Servicio técnico de campanas extractoras a domicilio en Estación Central con criterio: primero se descarta lo simple —filtros saturados, ducto obstruido, válvula pegada— y recién después se habla de motor nuevo.
Cubrimos desde el lavado técnico de un filtro hasta el reemplazo de motor o tarjeta, en casas, departamentos y locales de Estación Central.
En Estación Central el técnico trabaja la campana donde está instalada, revisando el conjunto completo antes de proponer sustituir una pieza.
Revisamos el conjunto motor completo —bobinado, condensador, rodamientos y rodete— para saber si conviene repararlo o cambiarlo.
Un filtro tapado obliga al motor a trabajar contra una pared de grasa: en Estación Central se limpia o se cambia antes de tocar cualquier otra cosa.

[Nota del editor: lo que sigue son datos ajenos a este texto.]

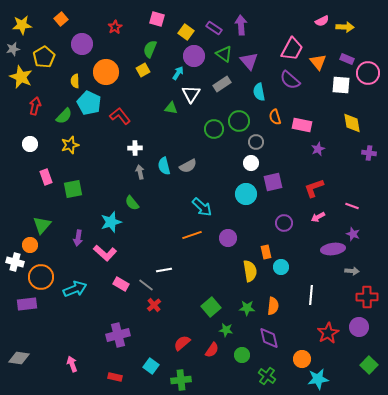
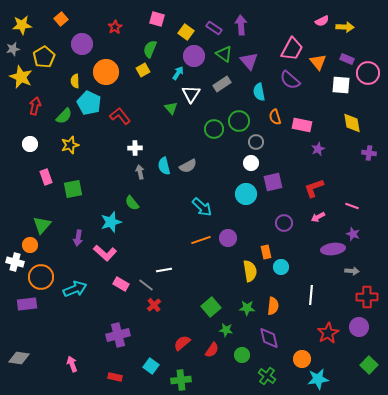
green triangle at (171, 108): rotated 40 degrees clockwise
orange line at (192, 235): moved 9 px right, 5 px down
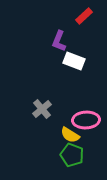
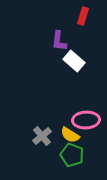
red rectangle: moved 1 px left; rotated 30 degrees counterclockwise
purple L-shape: rotated 15 degrees counterclockwise
white rectangle: rotated 20 degrees clockwise
gray cross: moved 27 px down
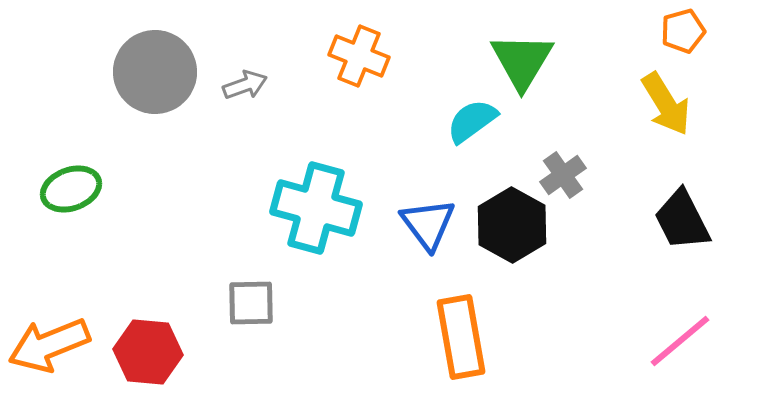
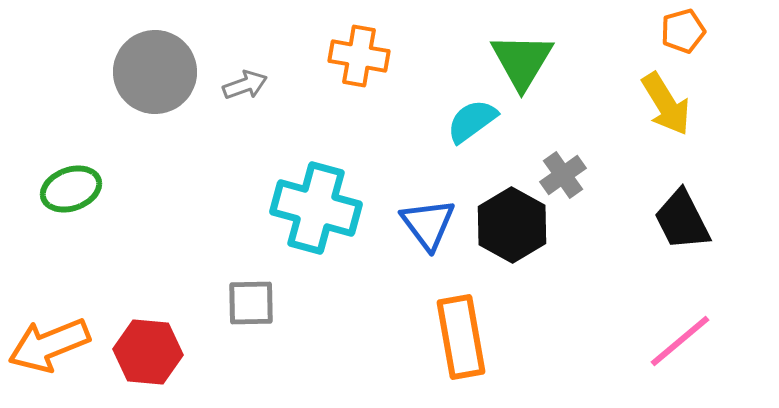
orange cross: rotated 12 degrees counterclockwise
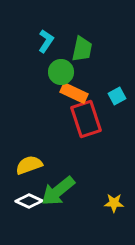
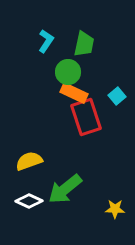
green trapezoid: moved 2 px right, 5 px up
green circle: moved 7 px right
cyan square: rotated 12 degrees counterclockwise
red rectangle: moved 2 px up
yellow semicircle: moved 4 px up
green arrow: moved 7 px right, 2 px up
yellow star: moved 1 px right, 6 px down
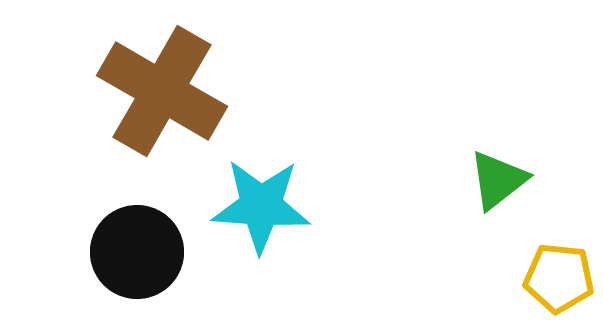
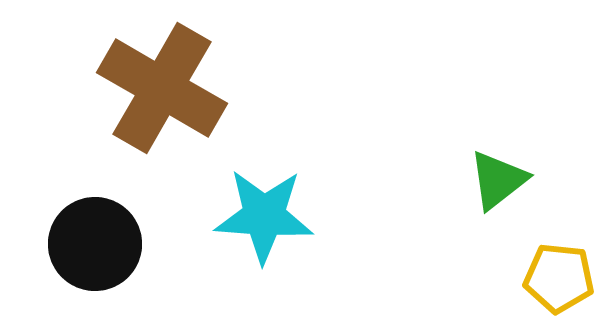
brown cross: moved 3 px up
cyan star: moved 3 px right, 10 px down
black circle: moved 42 px left, 8 px up
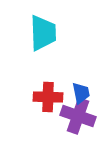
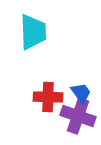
cyan trapezoid: moved 10 px left, 1 px up
blue trapezoid: rotated 25 degrees counterclockwise
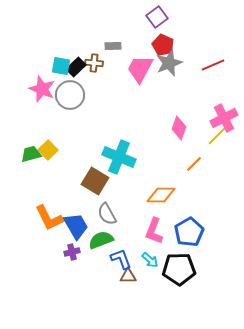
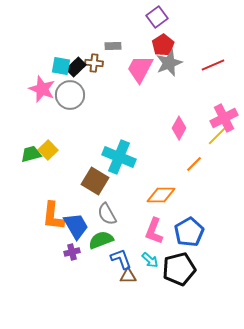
red pentagon: rotated 15 degrees clockwise
pink diamond: rotated 10 degrees clockwise
orange L-shape: moved 4 px right, 2 px up; rotated 32 degrees clockwise
black pentagon: rotated 12 degrees counterclockwise
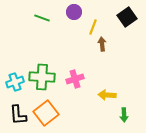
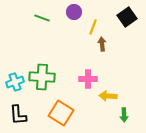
pink cross: moved 13 px right; rotated 18 degrees clockwise
yellow arrow: moved 1 px right, 1 px down
orange square: moved 15 px right; rotated 20 degrees counterclockwise
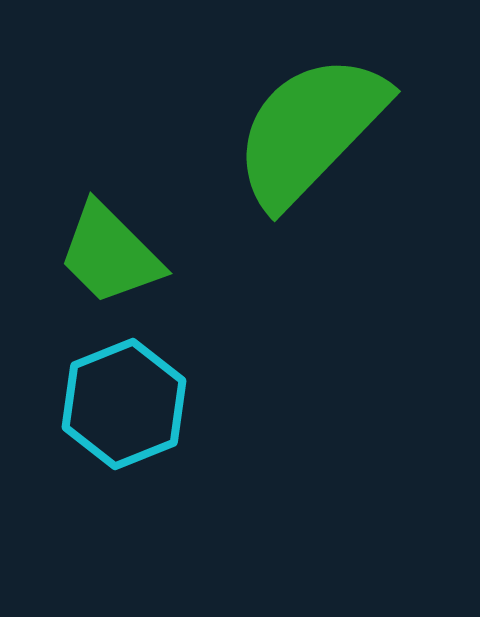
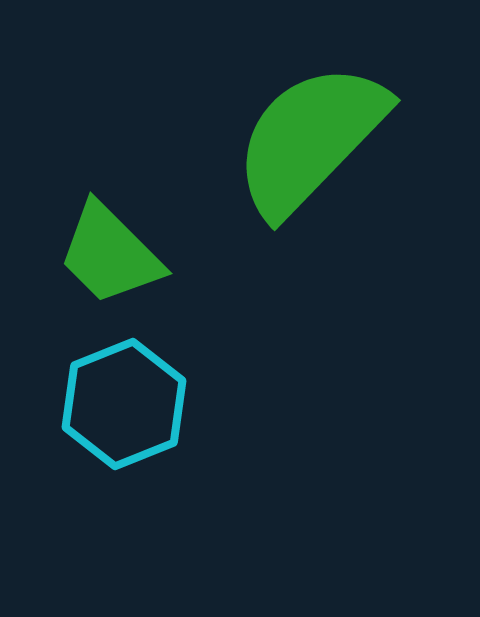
green semicircle: moved 9 px down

En departamentos de Estación Central evaluamos el ducto colectivo cuando existe, porque una campana sana conectada a un shaft obstruido no extrae nada.
Cambiamos ampolletas, portalámparas y luminarias LED en Estación Central, incluidas las que van integradas al mueble.

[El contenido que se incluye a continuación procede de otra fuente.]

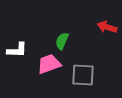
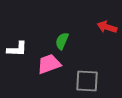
white L-shape: moved 1 px up
gray square: moved 4 px right, 6 px down
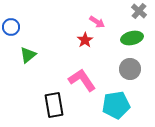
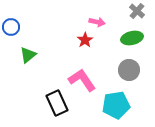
gray cross: moved 2 px left
pink arrow: rotated 21 degrees counterclockwise
gray circle: moved 1 px left, 1 px down
black rectangle: moved 3 px right, 2 px up; rotated 15 degrees counterclockwise
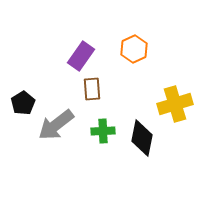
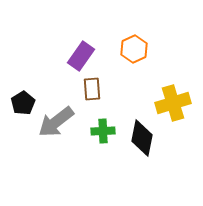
yellow cross: moved 2 px left, 1 px up
gray arrow: moved 3 px up
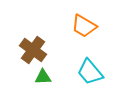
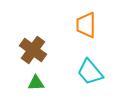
orange trapezoid: moved 2 px right, 1 px up; rotated 60 degrees clockwise
green triangle: moved 7 px left, 6 px down
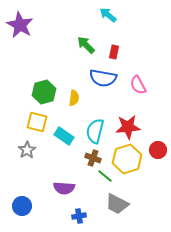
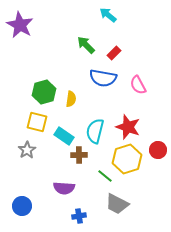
red rectangle: moved 1 px down; rotated 32 degrees clockwise
yellow semicircle: moved 3 px left, 1 px down
red star: rotated 25 degrees clockwise
brown cross: moved 14 px left, 3 px up; rotated 21 degrees counterclockwise
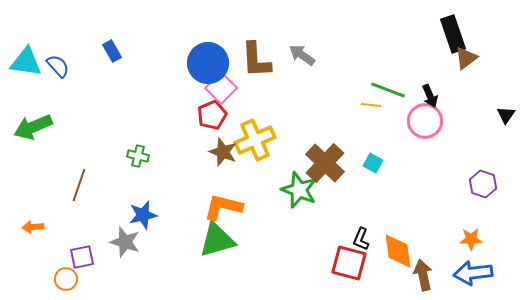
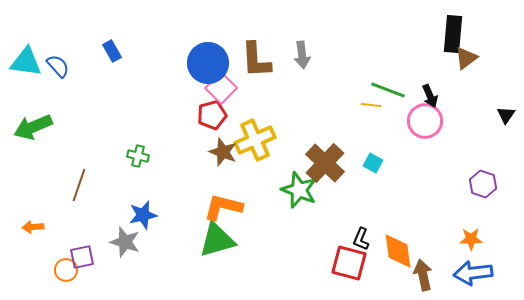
black rectangle: rotated 24 degrees clockwise
gray arrow: rotated 132 degrees counterclockwise
red pentagon: rotated 8 degrees clockwise
orange circle: moved 9 px up
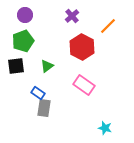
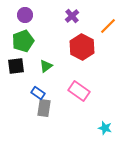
green triangle: moved 1 px left
pink rectangle: moved 5 px left, 6 px down
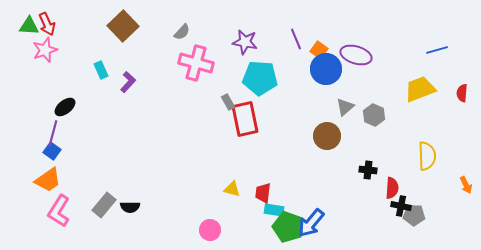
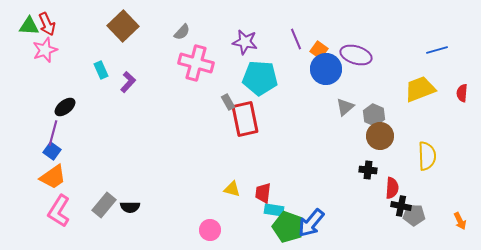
brown circle at (327, 136): moved 53 px right
orange trapezoid at (48, 180): moved 5 px right, 3 px up
orange arrow at (466, 185): moved 6 px left, 36 px down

Inspeccionamos turbinas de techo, motores trifásicos, transmisión por correa y variador de frecuencia en locales de Estación Central.
Si su cocina no tiene salida al exterior, en Estación Central evaluamos recirculación con carbón activado explicándole desde el principio sus límites.
Mantención periódica en Estación Central: desmontaje y lavado de filtros, desengrase del rodete y la carcasa, revisión del ducto y prueba de extracción.
El técnico sigue el recorrido del aire en cada visita en Estación Central, desde el filtro hasta la rejilla exterior, para llegar a la causa real.
En Estación Central el objetivo no es venderle una campana nueva, es dejar la cocina sin humo.
En Estación Central conoce el valor antes de que se intervenga la campana, con tiempo para decidir sin apuro.
El diagnóstico avanza por descarte y con instrumento: se mide el consumo del motor, no se cambian piezas a ver cuál era.
Manda una foto de la campana por WhatsApp, resuelve dudas y hace seguimiento por el mismo chat, siempre con quien va a hacer el trabajo.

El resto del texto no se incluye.